Assessment of hypertensive population
targets risks of T2D, low blood pressure

PISA, ITALY – Research utilizing a Renal Insufficiency and Cardiovascular Events (RIACE) Italian multi-center study cohort, at variance with the general hypertensive population, indicates that resistant hypertension does not predict death beyond target- organ damage.

Findings in the study published in April in BMC Medicine may be explained by the high mortality risk conferred by type 2 diabetes (T2D) and the low blood-pressure (BP) values observed in controlled-hypertensive patients.

The researchers---including Anna Solini and Giuseppe Penno, University of Pisa, Pisa, Italy---indicate that this may mask risk associated with resistant hypertension, and that less-stringent BP goals may be preferable in high-risk patients with T2D.

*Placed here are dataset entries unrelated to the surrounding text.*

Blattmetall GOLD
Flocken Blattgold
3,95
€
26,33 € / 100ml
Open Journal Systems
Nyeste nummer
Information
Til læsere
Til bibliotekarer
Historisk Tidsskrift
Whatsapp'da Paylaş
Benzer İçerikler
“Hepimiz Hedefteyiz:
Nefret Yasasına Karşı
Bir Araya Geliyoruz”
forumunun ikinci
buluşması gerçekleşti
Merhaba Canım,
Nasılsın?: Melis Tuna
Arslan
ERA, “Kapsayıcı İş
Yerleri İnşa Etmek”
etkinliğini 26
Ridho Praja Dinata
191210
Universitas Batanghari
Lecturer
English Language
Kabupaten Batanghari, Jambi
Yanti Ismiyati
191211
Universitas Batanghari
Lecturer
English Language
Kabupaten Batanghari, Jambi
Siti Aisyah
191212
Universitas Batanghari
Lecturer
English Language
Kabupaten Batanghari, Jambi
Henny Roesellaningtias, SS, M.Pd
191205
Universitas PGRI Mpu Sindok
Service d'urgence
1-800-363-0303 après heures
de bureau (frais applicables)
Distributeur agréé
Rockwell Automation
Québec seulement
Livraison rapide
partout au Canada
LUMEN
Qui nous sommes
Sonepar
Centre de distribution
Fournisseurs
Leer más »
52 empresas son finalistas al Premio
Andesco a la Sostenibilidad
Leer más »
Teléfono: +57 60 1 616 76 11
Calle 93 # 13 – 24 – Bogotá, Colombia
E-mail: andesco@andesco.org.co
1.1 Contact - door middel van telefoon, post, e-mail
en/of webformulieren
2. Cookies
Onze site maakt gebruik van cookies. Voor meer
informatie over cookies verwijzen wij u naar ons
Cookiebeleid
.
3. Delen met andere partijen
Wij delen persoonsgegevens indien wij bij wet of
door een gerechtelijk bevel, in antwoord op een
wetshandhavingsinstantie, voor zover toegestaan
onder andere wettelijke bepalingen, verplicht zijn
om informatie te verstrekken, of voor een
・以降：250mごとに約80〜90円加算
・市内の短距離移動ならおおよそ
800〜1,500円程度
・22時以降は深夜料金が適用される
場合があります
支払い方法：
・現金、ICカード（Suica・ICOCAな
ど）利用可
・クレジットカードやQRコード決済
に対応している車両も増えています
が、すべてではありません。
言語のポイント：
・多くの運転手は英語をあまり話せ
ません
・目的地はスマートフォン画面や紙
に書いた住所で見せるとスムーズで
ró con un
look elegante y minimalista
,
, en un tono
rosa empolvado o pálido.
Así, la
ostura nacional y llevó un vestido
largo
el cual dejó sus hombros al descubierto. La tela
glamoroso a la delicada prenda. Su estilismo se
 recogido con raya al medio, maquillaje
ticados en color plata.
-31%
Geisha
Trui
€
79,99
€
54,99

The researchers retrieved vital-status information in 2015 for 15,656 of the 15,773 participants enrolled in 2006-to-2008. Based on baseline BP values and treatment, participants were categorized as:

  • normotensive
  • untreated hypertensive
  • controlled hypertensive
  • uncontrolled hypertensive
  • resistant hypertensive

Using the 130/80 mmHg targets for categorization, crude mortality rates and Kaplan–Meier estimates were highest among resistant hypertension participants, especially those with controlled-resistant hypertension.

As compared with resistant hypertension, risk for all-cause mortality was significantly lower for all the other groups, but became progressively similar between resistant-and-controlled hypertension after adjustment for cardiovascular risk factors and complications/comorbidities.

When compared with controlled-resistant hypertension, mortality risk was significantly lower for all the other groups, including controlled hypertension, even after adjusting for cardiovascular risk factors, but not for complications/comorbidities.

In individuals with T2D from the RIACE cohort, resistant hypertension did not predict death beyond the increased burden of target-organ damage characterizing this condition.
In addition, risk of death was higher in individuals with controlled-resistant hypertension than in those with uncontrolled resistant hypertension.

CITATION: Anna Solini, Giuseppe Penno, et. al. Is resistant hypertension an independent predictor of all-cause mortality in individuals with type 2 diabetes? A prospective cohort study. BMC Medicine. Received: 3 November 2018. Accepted: 25 March 2019. Published: 25 April 2019.


Research: Baseline-hypertension status
linked to faster kidney-function decline

BALTIMORE – A study assessing nearly 15,000 subjects indicates that, compared to normotension, baseline-hypertension status is associated with faster kidney-function decline over 30-year follow-up in a general-population cohort.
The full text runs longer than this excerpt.